As the conversation went on, a couple known to Hanafi appeared and started cracking open a number of durian, two or three of the stacks. They took out the flesh and placed it inside a plastic container.

Hanafi pointed out that the couple bought the durian to make tempoyak, a condiment made of fermented durian flesh.

This writer was taken by surprise over what Hanafi said as back in Peninsula fresh durians are only meant for consumption while the old ones or unsold ones are used to make tempoyak. 

The friendly woman told this writer that fresh kampung durians make tempoyak that not only taste better but also last longer.

The woman went on saying that durians from the crossed varieties are not suitable for making tempoyak due to high moisture content and this is why the tempoyak turns bad fast or becomes smelly.

“We buy durians in bulk daily to make tempoyak. Can be stored and eaten until next year. Can last two to three years, doesn’t get spoilt,” she said adding that the tempoyak supply is only meant for the family and it is not for sale.

Assisting parents

Hanafi, a self-employed living with wife and children in Kampung Tabuan Melayu in Kuching, returns to his parents place in Kampung Ampungan to source the durians. He helps his parents to sell the durians.

“Daily, I start selling at 11am and the fruits are sold out by 5pm,” he said adding that six stacks of the durians will be sold daily with the sale being brisk during the mornings where as there is more movement of the people then.

As the conversation went on for half an hour, this writer observed that there is no dearth of customers for Hanafi and the stacks of durian diminished one after the other. A friend was seen taking out durians from the car boot to replenish the supply. 

Fruits from the mountain

Meanwhile, another seasonal durian seller along the Serian-Kuching main road Eden Lisper, 28, told this writer that his durians come from his family orchard located at a nearby mountain.  

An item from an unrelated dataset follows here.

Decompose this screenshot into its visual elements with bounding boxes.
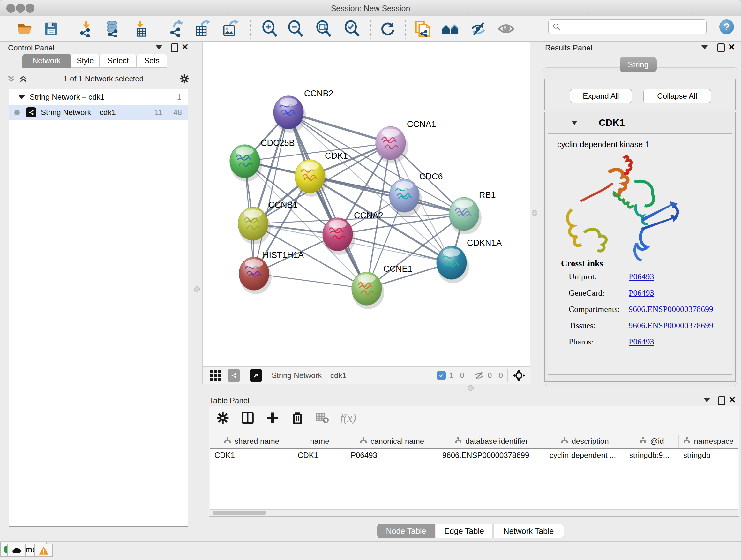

He sells his durians at RM35 for a set of four durians while the rambutan is sold at RM3.00 a bundle.

“Prices are still negotiable. Serian’s durian are not only cheap, much tastier than the ones sold in Kuala Lumpur,” said the youth who had lived and worked in Pahang for four years.

Only the fruits that drop from the tree are sold, and the unsold fruits will be made into tempoyak.

“These fruits dropped early in the morning, I sell it today, if its unsold my mum will turn it into tempoyak. The fruits that have cracked are also not sold to customers. Tomorrow there will be a new batch of fruits,” said the contractor.

Asked on the fruits that have cracked open on their own, he replied with a smile, “The spoilt fruits are not for human consumption.”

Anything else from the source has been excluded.